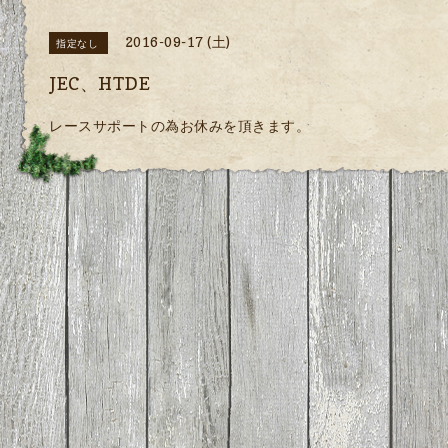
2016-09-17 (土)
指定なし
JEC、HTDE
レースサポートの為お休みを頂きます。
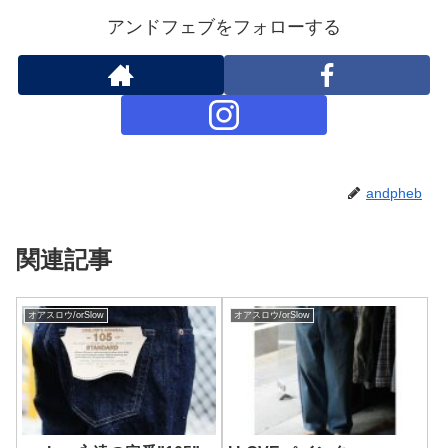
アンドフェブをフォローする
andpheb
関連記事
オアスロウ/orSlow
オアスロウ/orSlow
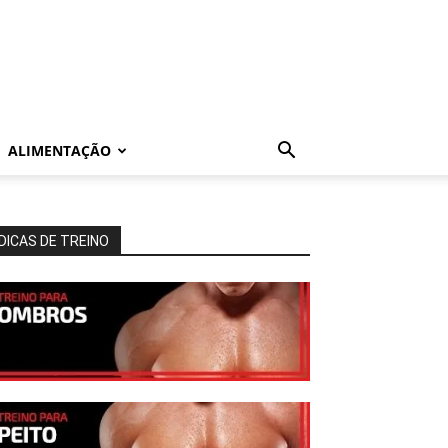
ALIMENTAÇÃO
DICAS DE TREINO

• • • •

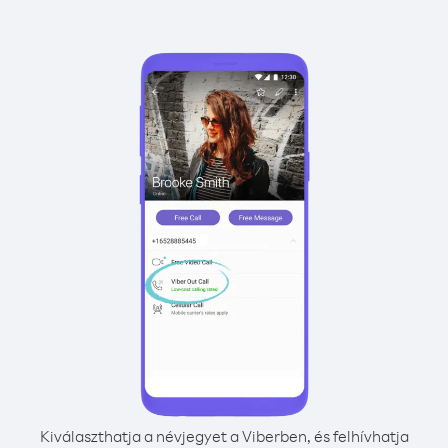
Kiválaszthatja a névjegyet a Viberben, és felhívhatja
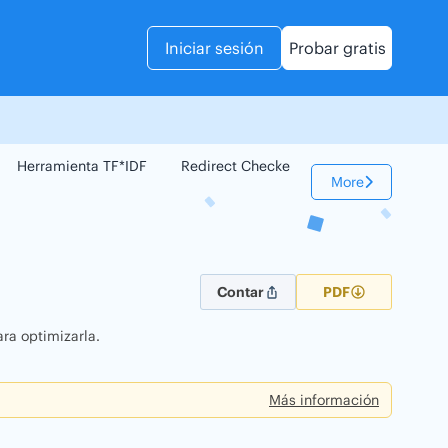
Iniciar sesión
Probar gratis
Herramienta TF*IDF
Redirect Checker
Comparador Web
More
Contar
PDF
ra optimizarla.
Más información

• • • •

» **TASK BRIEF**
Give back exactly, and solely, the section of the data above bounded by the line containing "2016-09-17 (土)" and the line containing "DICAS DE TREINO", both bounding lines included and pictures omitted.

» **SOLUTION FOR THIS PROBLEM**
2016-09-17 (土)
指定なし
JEC、HTDE
レースサポートの為お休みを頂きます。
アンドフェブをフォローする
andpheb
関連記事
オアスロウ/orSlow
オアスロウ/orSlow
ALIMENTAÇÃO
DICAS DE TREINO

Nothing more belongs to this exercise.